Europe remains the final frontier and they face the Irish province having won their opening two pool games for the first time in five attempts.

This will be the third meeting of the sides, the previous pair coming in the 2012-13 season when Leinster eked out two wins by a combined tally of just 12 points in what was Exeter’s first taste of continental fare.

“They’re a very strong outfit,” said Steenson. “They have a host of internationals across the board. They have a high-class pedigree in the competition.

“They’ve started well and getting maximum points is no mean feat.

“We know we have got to be on our mettle. It’s probably a good test of what we’ve done over the last five years. Back then they were just off the back of winning the Champions Cup. It’s a very exciting fixture.”

The Chiefs aren’t the same wide-eyed lot they were back then.

Director of Rugby Rob Baxter didn’t have a squad capable of fighting on two fronts at the time.

Not so now. Exeter are top of the English table again, eight points clear having battered a Bath side that had been sitting in third prior to last weekend.

Bath coach Todd Blackadder admitted afterwards that his side had been “schooled”.

Exeter remain light on big-name internationals but they know their strengths. Baxter, a local man, has established a parish-like feel among his squad of players who tend to live close to each other. Even their partners are a tight-knit group.

Add in the confidence that follows on so naturally from that first Premiership title and it is little wonder that they feel capable of handling any opponent in club rugby when they click. They know better what works and what doesn’t.

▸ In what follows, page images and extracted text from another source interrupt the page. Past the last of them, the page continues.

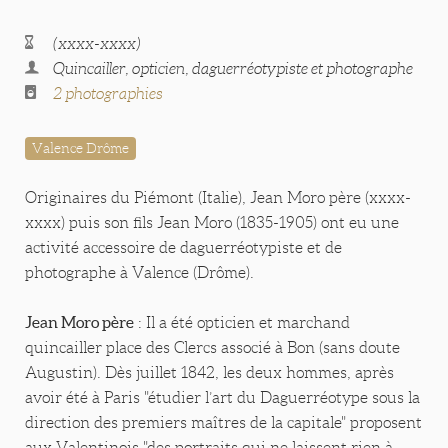
(xxxx-xxxx)
Quincailler, opticien, daguerréotypiste et photographe
2 photographies
Valence Drôme
Originaires du Piémont (Italie), Jean Moro père (xxxx-
xxxx) puis son fils Jean Moro (1835-1905) ont eu une
activité accessoire de daguerréotypiste et de
photographe à Valence (Drôme).
Jean Moro père
: Il a été opticien et marchand
quincailler place des Clercs associé à Bon (sans doute
Augustin). Dès juillet 1842, les deux hommes, après
avoir été à Paris "étudier l’art du Daguerréotype sous la
direction des premiers maîtres de la capitale" proposent
aux Valentinois "des portraits qui ne laissent rien à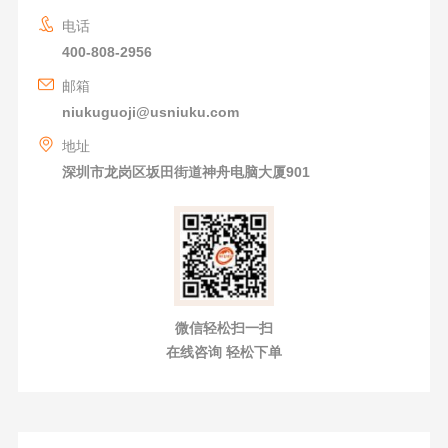
电话
400-808-2956
邮箱
niukuguoji@usniuku.com
地址
深圳市龙岗区坂田街道神舟电脑大厦901
微信轻松扫一扫
在线咨询 轻松下单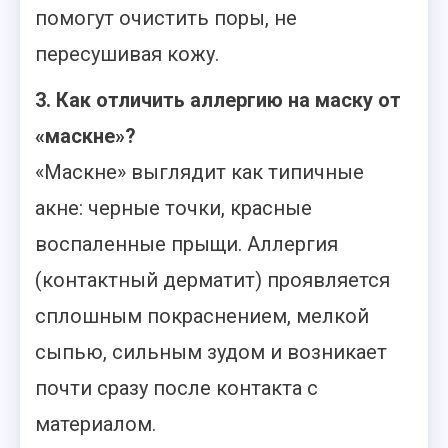
помогут очистить поры, не
пересушивая кожу.
3. Как отличить аллергию на маску от
«маскне»?
«Маскне» выглядит как типичные
акне: черные точки, красные
воспаленные прыщи. Аллергия
(контактный дерматит) проявляется
сплошным покраснением, мелкой
сыпью, сильным зудом и возникает
почти сразу после контакта с
материалом.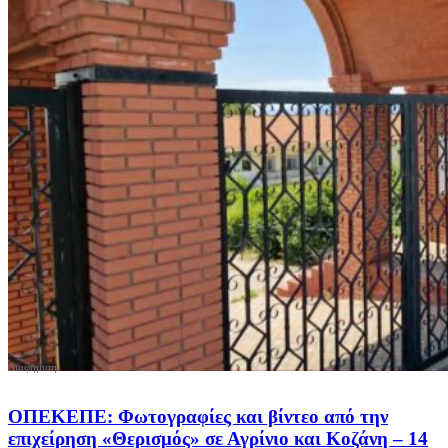
ΟΠΕΚΕΠΕ: Φωτογραφίες και βίντεο από την
επιχείρηση «Θερισμός» σε Αγρίνιο και Κοζάνη – 14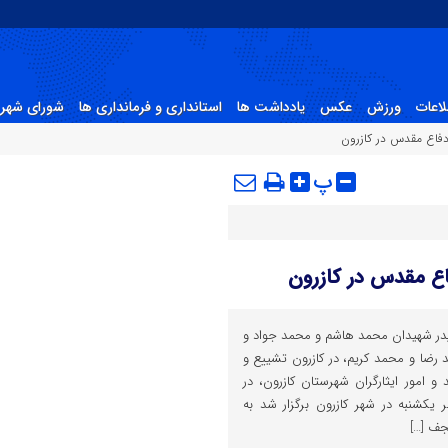
لاعات
ورزش
عکس
یادداشت ها
استانداری و فرمانداری ها
شورای شهر 
پ
پدر شهیدان محمد هاشم و محمد جواد و
رضا و محمد کریم، در کازرون تشییع و
 امور ایثارگران شهرستان کازرون، در
یکشنبه در شهر کازرون برگزار شد به
جف […]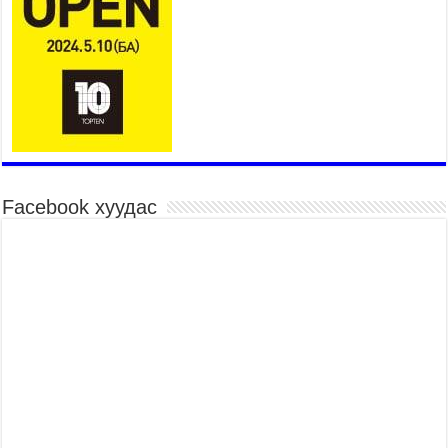
26,992 суралцагч хотхоны бага сургуульд, 8100
суралцагч төрөлжсөн ахлах сургуульд
суралцана
2026 оны 7 сар 21 / 13 цаг 43 минут
COP17 хурлын үеэрх замын хөдөлгөөн, нийтийн
тээврийн зохицуулалт, сургууль, цэцэрлэг, зах,
худалдааны төвийн ажиллах хуваарийг гаргаж,
иргэдэд мэдээлэхийг үүрэг болголоо
2026 оны 7 сар 21 / 11 цаг 59 минут
Facebook хуудас
Гэр бүлийн хэрэг шүүхэд хянан шийдвэрлэх
тухай хуулиар хүүхдийн дээд ашиг сонирхлыг
нэн тэргүүнд хангахыг баталгаажууллаа
2026 оны 7 сар 21 / 11 цаг 42 минут
Б.Пүрэвдагва: “Туул-1” коллекторыг ашиглалтад
оруулж байж бид гэр хорооллыг барилгажуулна
2026 оны 7 сар 21 / 10 цаг 15 минут
НИЙСЛЭЛ, АЙМГИЙН УДИРДЛАГУУДЫН
АЖЛЫГ ХҮНД СУРТЛЫГ БУУРУУЛЖ, ИРГЭД,
АЖ АХУЙН НЭГЖИЙН АЧААГ ХЭРХЭН
ХӨНГӨЛСНӨӨР ДҮГНЭНЭ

“The mistake we made before in Europe when we had gone into the competition was we tried to do things out of our comfort zone, things we were not used to doing,” said Steenson, one of just two survivors from the squad that gained promotion seven years ago.

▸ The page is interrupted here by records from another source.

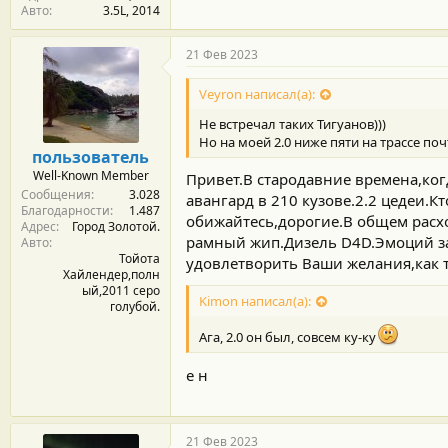
Авто
3.5L, 2014
21 Фев 2023
Veyron написал(а):
Не встречал таких Тигуанов)))
Но на моей 2.0 ниже пяти на трассе поч
пользователь
Well-Known Member
Привет.В стародавние времена,ко
Сообщения
3.028
авангард в 210 кузове.2.2 цедеи.Кт
Благодарности
1.487
обижайтесь,дорогие.В общем расхо
Адрес
Город Золотой.
рамный жип.Дизель D4D.Эмоций за
Авто
Тойота
удовлетворить Ваши желания,как т
Хайлендер,полн
ый,2011 серо
Kimon написал(а):
голубой.
Ага, 2.0 он был, совсем ку-ку
е н
21 Фев 2023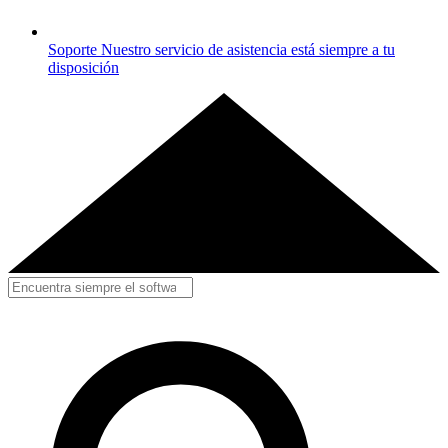
Soporte
Nuestro servicio de asistencia está siempre a tu
disposición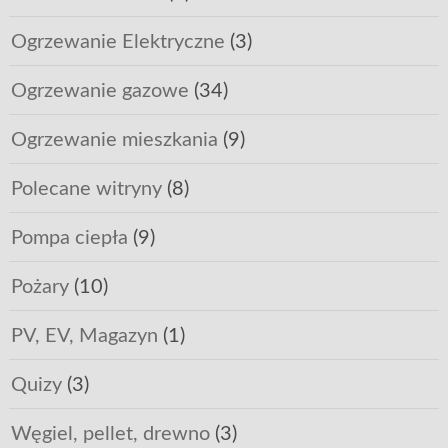
Ogrzewanie Elektryczne
(3)
Ogrzewanie gazowe
(34)
Ogrzewanie mieszkania
(9)
Polecane witryny
(8)
Pompa ciepła
(9)
Pożary
(10)
PV, EV, Magazyn
(1)
Quizy
(3)
Węgiel, pellet, drewno
(3)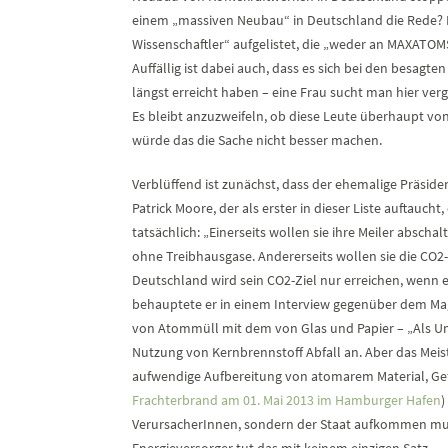
einem „massiven Neubau“ in Deutschland die Rede?
Wissenschaftler“ aufgelistet, die „weder an MAXATOMST
Auffällig ist dabei auch, dass es sich bei den besagt
längst erreicht haben – eine Frau sucht man hier ver
Es bleibt anzuzweifeln, ob diese Leute überhaupt v
würde das die Sache nicht besser machen.
Verblüffend ist zunächst, dass der ehemalige Präsi
Patrick Moore, der als erster in dieser Liste auftauch
tatsächlich: „Einerseits wollen sie ihre Meiler abschal
ohne Treibhausgase. Andererseits wollen sie die CO2-E
Deutschland wird sein CO2-Ziel nur erreichen, wenn e
behauptete er in einem Interview gegenüber dem Mag
von Atommüll mit dem von Glas und Papier – „Als Umwe
Nutzung von Kernbrennstoff Abfall an. Aber das Meis
aufwendige Aufbereitung von atomarem Material, Gefa
Frachterbrand am 01. Mai 2013 im Hamburger Hafen
)
VerursacherInnen, sondern der Staat aufkommen muss
Energieversorger tut das mit keinem einzigen Satz.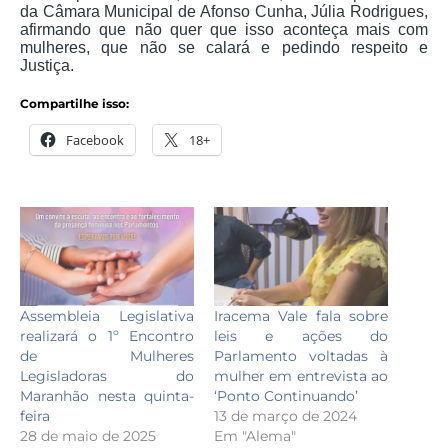
da Câmara Municipal de Afonso Cunha, Júlia Rodrigues,
afirmando que não quer que isso aconteça mais com
mulheres, que não se calará e pedindo respeito e
Justiça.
Compartilhe isso:
Facebook
18+
Assembleia Legislativa
Iracema Vale fala sobre
realizará o 1º Encontro
leis e ações do
de Mulheres
Parlamento voltadas à
Legisladoras do
mulher em entrevista ao
Maranhão nesta quinta-
‘Ponto Continuando’
feira
13 de março de 2024
28 de maio de 2025
Em "Alema"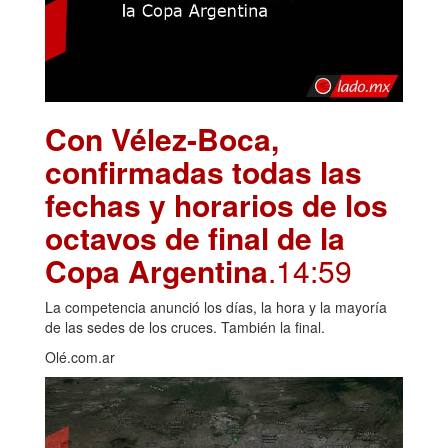
Con Vélez-Boca,
confirmadas todas las
fechas y horarios de los
octavos de final de la
Copa Argentina
.14:59
La competencia anunció los días, la hora y la mayoría
de las sedes de los cruces. También la final.
Olé.com.ar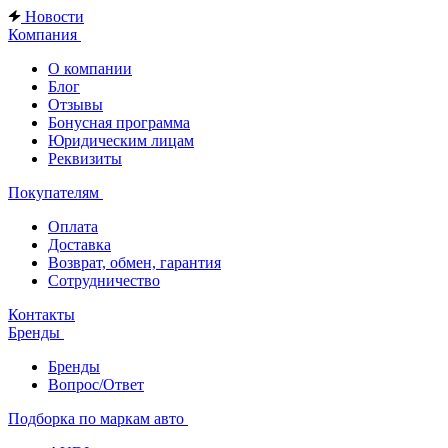
Новости
Компания
О компании
Блог
Отзывы
Бонусная программа
Юридическим лицам
Реквизиты
Покупателям
Оплата
Доставка
Возврат, обмен, гарантия
Сотрудничество
Контакты
Бренды
Бренды
Вопрос/Ответ
Подборка по маркам авто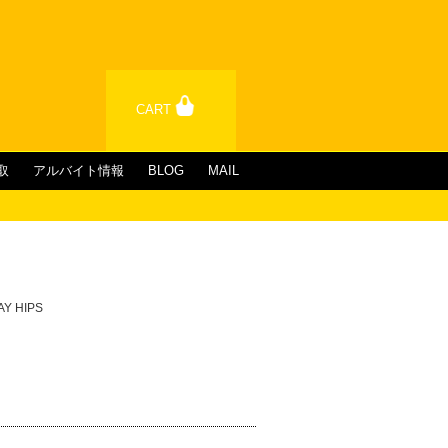
CART
取
アルバイト情報
BLOG
MAIL
AY HIPS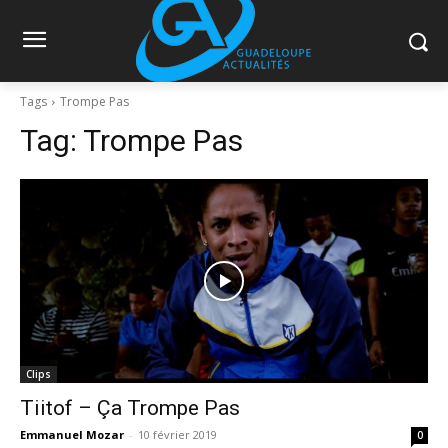
Tags
Trompe Pas
Tag:
Trompe Pas
Clips
Tiitof – Ça Trompe Pas
Emmanuel Mozar
-
10 février 2019
0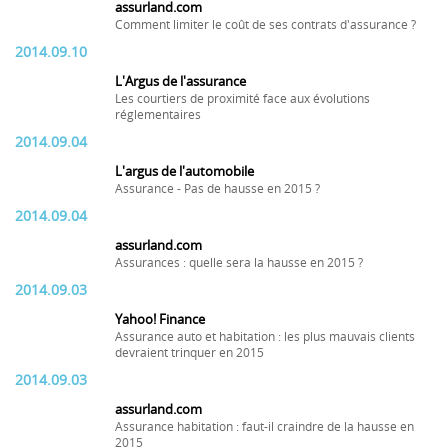
assurland.com
Comment limiter le coût de ses contrats d'assurance ?
2014.09.10
L'Argus de l'assurance
Les courtiers de proximité face aux évolutions
réglementaires
2014.09.04
L'argus de l'automobile
Assurance - Pas de hausse en 2015 ?
2014.09.04
assurland.com
Assurances : quelle sera la hausse en 2015 ?
2014.09.03
Yahoo! Finance
Assurance auto et habitation : les plus mauvais clients
devraient trinquer en 2015
2014.09.03
assurland.com
Assurance habitation : faut-il craindre de la hausse en
2015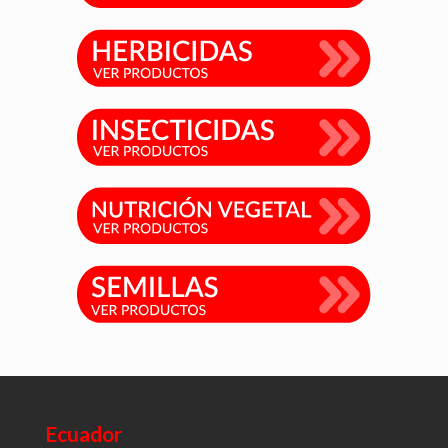
Ecuador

“We spoke about being ourselves, playing the game we play in the Premiership, and we have been successful in that competition. We spoke about going forward and continuing to do what we do, imposing our games on teams. We feel we can do that.”

Only once did the conversation turn towards what might have been for Steenson had his path at Ulster not been blocked by David Humphreys.

And yet the presence of Jonathan Sexton in Sandy Park on Sunday inevitably evokes a sense of sliding doors.

Steenson and Sexton soldiered together with the Irish U20 side when the Ulsterman kept his slightly younger counterpart on the bench and there has been many a time when the former’s failure to earn a single senior cap has been a hot topic of conversation.

There was even talk four years ago, when he was still just 28 and entering his prime, that he could be picked to tour Argentina with England who were short of high-quality tens due to Lions commitments and injuries.

He qualified on residency grounds.

Yet there is no talk of making a personal point.

“We spent a lot of time underage together. With the U21s spent we spent a month together sharing a room. He’s been a fantastic servant for Leinster and Irish rugby.

"He’s done really well, with the Lions. It’s a fantastic challenge, he makes Leinster and Ireland tick.”